Gates Co. v. Housing Appeals Bd. of City of Columbus, 40474

Decision Date05 April 1967
Docket NumberNo. 40474,40474
Citation39 O.O.2d 42,225 N.E.2d 222,10 Ohio St.2d 48
Parties, 39 O.O.2d 42 The GATES CO., Appellant, v. HOUSING APPEALS BOARD OF the CITY OF COLUMBUS et al., Appellees.
CourtOhio Supreme Court

Syllabus by the Court

In the absence of a determination that the continued use of improved real property without conforming to building standards subsequently adopted would constitute a nuisance, improvements necessary to comply with the new standards may not constitutionally be compelled by a public agency against the private owner of such property.

The appellant is the owner of a brick tenement building containing 16 four- room dwelling units, located in Columbus, Ohio, and built years before that city required, as it does now by ordinance (hereinafter referred to as the Housing Code), that at least one bathroom facility ('flush water closet, lavatory basin, and bathtub or shower') be provided for at least every two dwelling units and for the exclusive use of no more than six persons, and that hot water be supplied to all such facilities.

In appellant's building all units have a cold-water sink but only four contain private toilet facilities. The other 12 units share six hall toilets. There are no bathtubs or showers in the building.

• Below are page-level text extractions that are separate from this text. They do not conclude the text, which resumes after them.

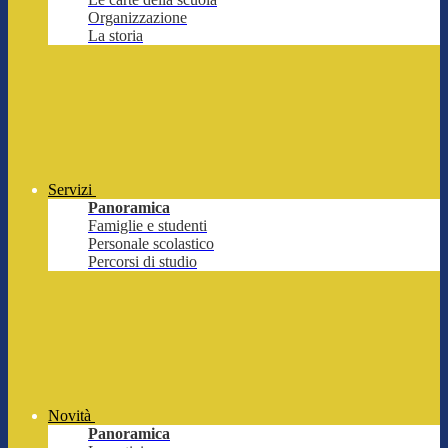
Organizzazione
La storia
Servizi
Panoramica
Famiglie e studenti
Personale scolastico
Percorsi di studio
Novità
Panoramica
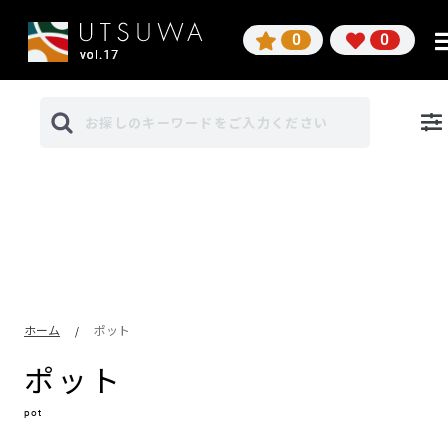
0
0
ホーム
ポット
/
ポット
pot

On August 3, 1964, appellee Superintendent of Housing Inspection, by letter, ordered the appellant to comply with the provisions of the Columbus Housing Code. There is considerable dispute concerning the number of bathroom units required and their total cost. However, for the purpose of this appeal, it has been conceded that the cost of compliance would be at least $10,000, and that the fair market value of the property without the improvements and unaffected by the order of compliance is $20,000.

On appeal, appellee Housing Appeals Board of Columbus refused to grant a variance from strict compliance with the Code. On further appeal to the Common Pleas Court of Franklin County, that court held the order appealed from to be unconstitutional. The Court of Appeals reversed that judgment.

Harold F. Adams and John M. Adams, Columbus, for appellant.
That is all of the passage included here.